In the records below, find each line that holds "miệng" and return it.

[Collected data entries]
****************

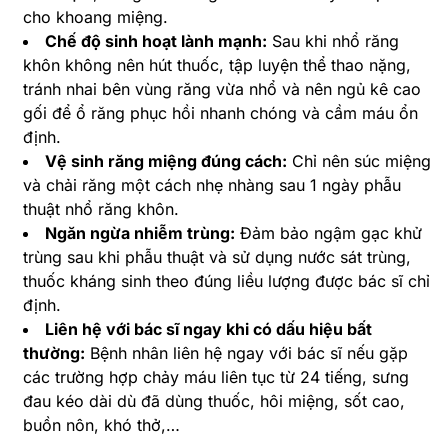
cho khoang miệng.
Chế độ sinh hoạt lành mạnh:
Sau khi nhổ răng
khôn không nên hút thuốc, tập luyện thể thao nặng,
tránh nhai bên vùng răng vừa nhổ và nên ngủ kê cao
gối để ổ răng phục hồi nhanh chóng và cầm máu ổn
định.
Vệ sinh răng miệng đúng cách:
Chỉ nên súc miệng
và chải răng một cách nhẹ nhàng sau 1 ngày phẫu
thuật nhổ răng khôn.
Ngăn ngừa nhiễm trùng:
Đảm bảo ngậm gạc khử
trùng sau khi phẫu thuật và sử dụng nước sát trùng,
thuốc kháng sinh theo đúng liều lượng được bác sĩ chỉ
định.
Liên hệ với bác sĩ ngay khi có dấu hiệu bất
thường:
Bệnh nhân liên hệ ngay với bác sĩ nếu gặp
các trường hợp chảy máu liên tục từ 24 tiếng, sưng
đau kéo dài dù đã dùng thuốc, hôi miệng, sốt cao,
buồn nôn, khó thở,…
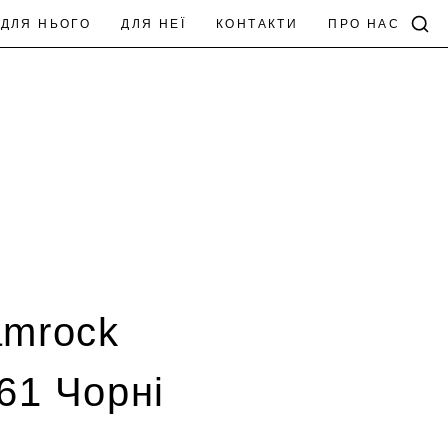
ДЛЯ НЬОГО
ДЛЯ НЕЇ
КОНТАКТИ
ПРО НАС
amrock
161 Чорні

****************

Solution for this problem:
cho khoang miệng.
Vệ sinh răng miệng đúng cách:
Chỉ nên súc miệng
đau kéo dài dù đã dùng thuốc, hôi miệng, sốt cao,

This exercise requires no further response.